Jean-Luc Brunel, le recruteur de mannequins français au cœur du volet français de l’affaire Epstein

Publié le
Lecture : 3 min

Pendant de nombreuses années, Jean-Luc Brunel a été une figure influente du mannequinat international. Fondateur de l’agence Karin Models en France puis de MC2 Model Management aux États-Unis, il a contribué à lancer la carrière de nombreux mannequins. Derrière cette réussite apparente, son nom est progressivement devenu indissociable de l’un des plus vastes scandales de trafic sexuel impliquant Jeffrey Epstein.

Un acteur majeur du mannequinat international

À partir des années 1970, Jean-Luc Brunel s’impose dans le monde de la mode parisienne. Son activité consiste à repérer de jeunes mannequins en Europe, notamment en France, en Europe de l’Est et en Amérique du Sud, puis à les orienter vers les grandes agences internationales. Cette position lui donne un accès privilégié à des jeunes femmes souvent très jeunes, étrangères et désireuses de faire carrière dans la mode.

Une relation étroite avec Jeffrey Epstein

Les investigations américaines puis françaises ont établi que Brunel entretenait des liens étroits avec Jeffrey Epstein depuis les années 1990. Plusieurs victimes, notamment Virginia Giuffre, ont affirmé que l’agent français recrutait de jeunes femmes sous couvert de contrats de mannequinat avant de les présenter au financier américain. Ces accusations ont été reprises dans plusieurs procédures judiciaires américaines. Les documents judiciaires et les échanges de courriels rendus publics montrent également une proximité durable entre les deux hommes. Selon plusieurs enquêtes journalistiques, Brunel et Epstein échangeaient régulièrement au sujet de jeunes femmes, de voyages et d’activités liées au mannequinat.

Les accusations

Au fil des années, de nombreuses anciennes mannequins ont accusé Jean-Luc Brunel de :

  • viols et agressions sexuelles ;
  • harcèlement sexuel ;
  • recrutement de jeunes femmes vulnérables sous de faux prétextes professionnels ;
  • participation présumée à un réseau de traite d’êtres humains à des fins d’exploitation sexuelle.

Plusieurs témoignages décrivent un système dans lequel des jeunes femmes étaient attirées par la promesse d’une carrière internationale avant d’être placées sous l’emprise d’un réseau mêlant agents, recruteurs et personnalités influentes. Brunel a toujours contesté ces accusations.

L’enquête française

Après l’arrestation de Jeffrey Epstein en juillet 2019 puis sa mort en détention un mois plus tard, la justice française ouvre une enquête visant à déterminer si des infractions ont été commises en France ou contre des victimes françaises. Jean-Luc Brunel est arrêté en décembre 2020 à l’aéroport Charles-de-Gaulle alors qu’il s’apprête à embarquer pour Dakar. Il est mis en examen notamment pour des faits de viols sur mineures, de harcèlement sexuel et fait également l’objet d’investigations concernant la traite aggravée d’êtres humains.

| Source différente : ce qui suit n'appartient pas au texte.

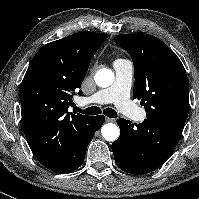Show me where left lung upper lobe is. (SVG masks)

Une mort qui interrompt les poursuites

Le 19 février 2022, Jean-Luc Brunel est retrouvé pendu dans sa cellule de la prison de la Santé à Paris. L’enquête conclut à un suicide. Sa mort met fin aux poursuites pénales engagées contre lui, sans qu’un procès n’ait pu avoir lieu.

Les nouveaux « dossiers Epstein »

La publication en 2026 de plusieurs millions de documents liés à l’affaire Epstein a relancé les investigations en France. Le parquet de Paris a annoncé une réanalyse complète du volet français afin d’exploiter ces nouvelles informations, qui concernent notamment les activités de Jean-Luc Brunel ainsi que d’autres intermédiaires du réseau présumé. Par ailleurs, un autre recruteur actif dans le milieu du mannequinat, Daniel Siad, est désormais visé par de nouvelles accusations de viol et de traite d’êtres humains. Des documents récemment dévoilés évoquent des échanges avec Epstein et Brunel, ce qui a conduit les autorités françaises à approfondir leurs investigations. À ce stade, ces procédures sont toujours en cours et les faits allégués restent soumis au principe de la présomption d’innocence jusqu’à toute décision de justice définitive.

Un symbole des dérives du mannequinat

L’affaire Jean-Luc Brunel illustre les vulnérabilités du secteur du mannequinat à une époque où de très jeunes femmes, souvent étrangères, dépendaient entièrement d’agents capables de contrôler leur carrière, leur hébergement et leurs déplacements. Les révélations de l’affaire Epstein ont conduit à une remise en question des pratiques du secteur, même si de nombreuses victimes estiment que les réformes restent insuffisantes.